A Polícia Civil do Distrito Federal (PCDF) desmantelou uma sofisticada rede criminosa que operava um esquema de fraude milionária, utilizando pessoas vulneráveis como “laranjas” para obter crédito e desviar bens. A operação, batizada de Vitruvio, revelou um padrão de atuação que durava mais de cinco anos, resultando no bloqueio de mais de R$ 11 milhões e na apreensão de veículos e armas.
As investigações, conduzidas pela 8ª Delegacia de Polícia (Estrutural), apontam que a quadrilha recrutava indivíduos de baixa renda, fornecendo-lhes documentos falsificados, como comprovantes de renda e residência. Com esses artifícios, as vítimas eram induzidas a abrir contas bancárias e a contratar consórcios, tornando-se peças-chave na engrenagem fraudulenta.

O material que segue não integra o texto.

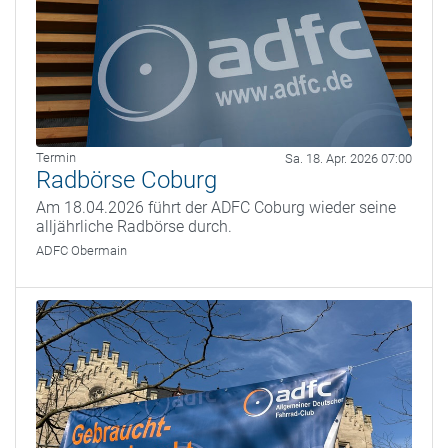
Termin
Sa. 18. Apr. 2026 07:00
Radbörse Coburg
Am 18.04.2026 führt der ADFC Coburg wieder seine
alljährliche Radbörse durch.
ADFC Obermain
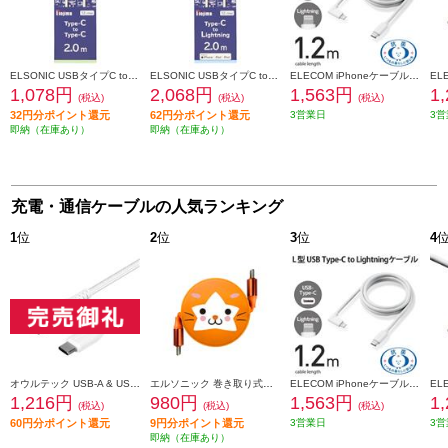
ELSONIC USBタイプC toタイプ Cケーブル [ PD60W 2ｍ ホワイト] EOCBDCC20
ELSONIC USBタイプC toタイプ Lightningライトニングケーブル [ PD60W 2ｍ ホワイト] EOCBDCL20
ELECOM iPhoneケーブル iPadケーブル 抗菌 L型コネクタ タイプC PD対応 充電 データ転送 1.2m ホワイト MPA-CLL12WH
1,078円
2,068円
1,563円
1
(税込)
(税込)
(税込)
32円分ポイント還元
62円分ポイント還元
3営業日
3営
即納（在庫あり）
即納（在庫あり）
充電・通信ケーブルの人気ランキング
1
位
2
位
3
位
4
オウルテック USB-A & USB-Cケーブル【3A/データ転送/やわらか超タフ/断線に強い/急速充電/1m/ホワイト】 OWL-CBA4CA10-WH
エルソニック 巻き取り式充電ケーブル DB.スターマン モデル【DeNAベイスターズ/USB-Cケーブル/100W/携帯、PC充電、iPad】 EC-MCC10S
ELECOM iPhoneケーブル iPadケーブル 抗菌 L型コネクタ タイプC PD対応 充電 データ転送 1.2m ホワイト MPA-CLL12WH
1,216円
980円
1,563円
1
(税込)
(税込)
(税込)
60円分ポイント還元
9円分ポイント還元
3営業日
3営
即納（在庫あり）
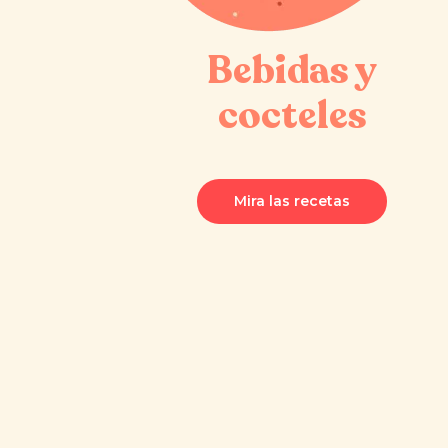
Bebidas y
cocteles
Mira las recetas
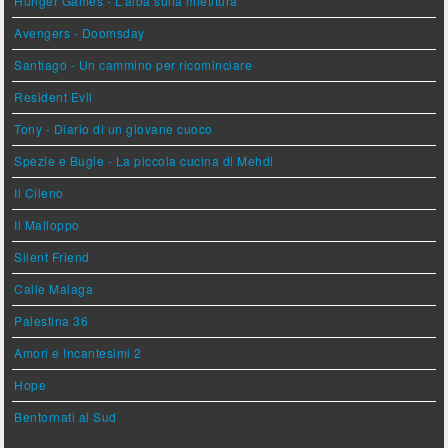
Hunger Games - L'alba sulla mietitura
Avengers - Doomsday
Santiago - Un cammino per ricominciare
Resident Evil
Tony - Diario di un giovane cuoco
Spezie e Bugie - La piccola cucina di Mehdi
Il Cileno
Il Malloppo
Silent Friend
Calle Malaga
Palestina 36
Amori e Incantesimi 2
Hope
Bentornati al Sud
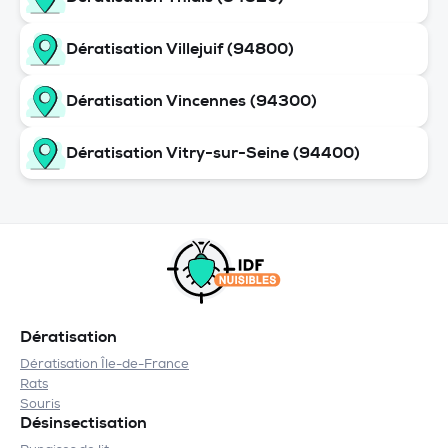
Dératisation Villejuif (94800)
Dératisation Vincennes (94300)
Dératisation Vitry-sur-Seine (94400)
Dératisation
Dératisation Île-de-France
Rats
Souris
Désinsectisation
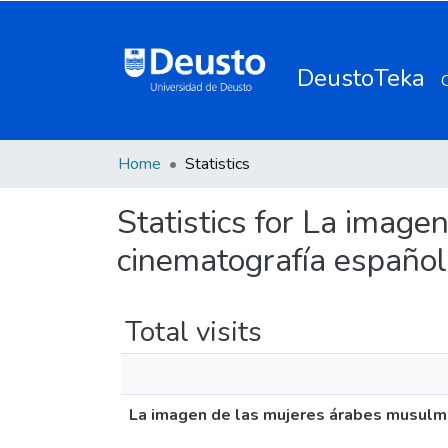
DeustoTeka
Home
Statistics
Statistics for La imag
cinematografía español
Total visits
La imagen de las mujeres árabes musulma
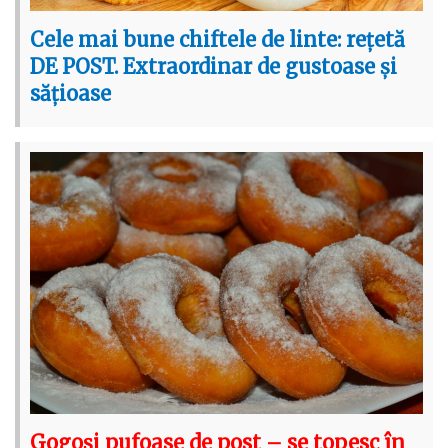
Cele mai bune chiftele de linte: rețetă
DE POST. Extraordinar de gustoase și
sățioase
Gogoși pufoase de post – se topesc în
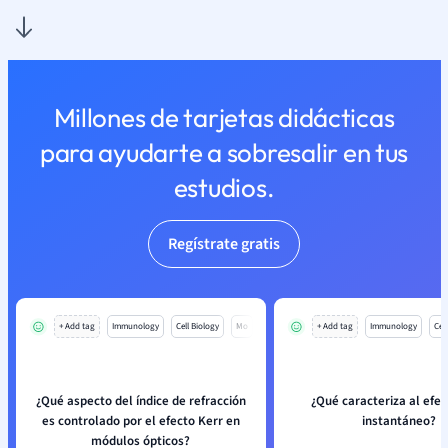
Millones de tarjetas didácticas
para ayudarte a sobresalir en tus
estudios.
Regístrate gratis
+ Add tag
Immunology
Cell Biology
Mo
+ Add tag
Immunology
Cell
¿Qué aspecto del índice de refracción
¿Qué caracteriza al efec
es controlado por el efecto Kerr en
instantáneo?
módulos ópticos?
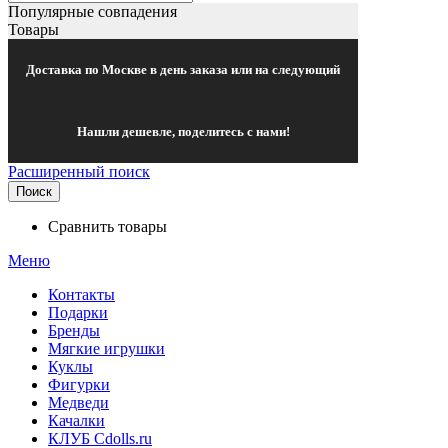
Популярные совпадения
Товары
Доставка по Москве в день заказа или на следующий
Нашли дешевле, поделитесь с нами!
Расширенный поиск
Поиск
Сравнить товары
Меню
Контакты
Подарки
Бренды
Мягкие игрушки
Куклы
Фигурки
Медведи
Качалки
КЛУБ Cdolls.ru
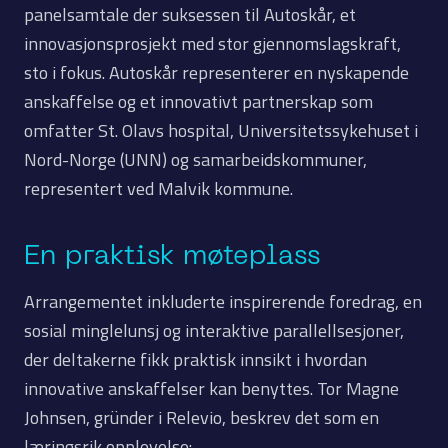
panelsamtale der suksessen til Autoskår, et
innovasjonsprosjekt med stor gjennomslagskraft,
sto i fokus. Autoskår representerer en nyskapende
anskaffelse og et innovativt partnerskap som
omfatter St. Olavs hospital, Universitetssykehuset i
Nord-Norge (UNN) og samarbeidskommuner,
representert ved Malvik kommune.
En praktisk møteplass
Arrangementet inkluderte inspirerende foredrag, en
sosial minglelunsj og interaktive parallellsesjoner,
der deltakerne fikk praktisk innsikt i hvordan
innovative anskaffelser kan benyttes. Tor Magne
Johnsen, gründer i Relevio, beskrev det som en
læringsrik opplevelse:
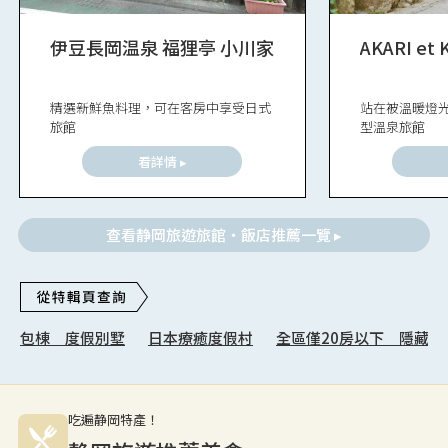
伊豆長岡温泉 福狸亭 小川家
AKARI et 
精選新鮮魚料理，可在客房中享受日式
站在被溫暖燈
旅館
型溫泉旅館
看詳情 ▸
查看静岡旅遊旅館・飯店推薦一覽 ▸
包棟 度假別墅
日本療癒度假村
全區僅20房以下 隱藏秘
吃遍静岡特產！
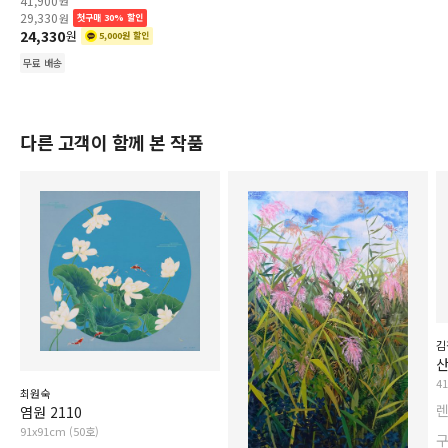
41,900
원
29,330
원
첫구매 30% 할인
24,330
원
5,000원 할인
무료 배송
다른 고객이 함께 본 작품
김
산
4
최원숙
염원 2110
91x91cm (50호)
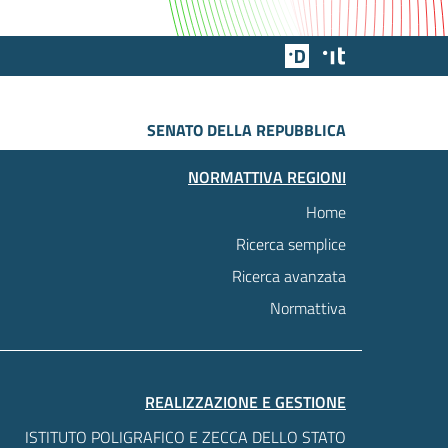
Team Digitale
Designers Italia
SENATO DELLA REPUBBLICA
NORMATTIVA REGIONI
Home
Ricerca semplice
Ricerca avanzata
Normattiva
REALIZZAZIONE E GESTIONE
ISTITUTO POLIGRAFICO E ZECCA DELLO STATO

O intrincado modus operandi
O golpe funcionava em um ciclo de autoalimentação. Os valores obtidos através de empréstimos nas contas dos “laranjas” eram usados para ofertar lances em consórcios, também em nome de outros “laranjas”. Essa estratégia permitia a aquisição de cartas de crédito, que eram rapidamente convertidas na compra de veículos. Após a aquisição, os carros eram revendidos com deságio e as parcelas dos financiamentos eram interrompidas, deixando as dívidas sob a responsabilidade dos contratantes formais, enquanto os criminosos lucravam e permaneciam nas sombras.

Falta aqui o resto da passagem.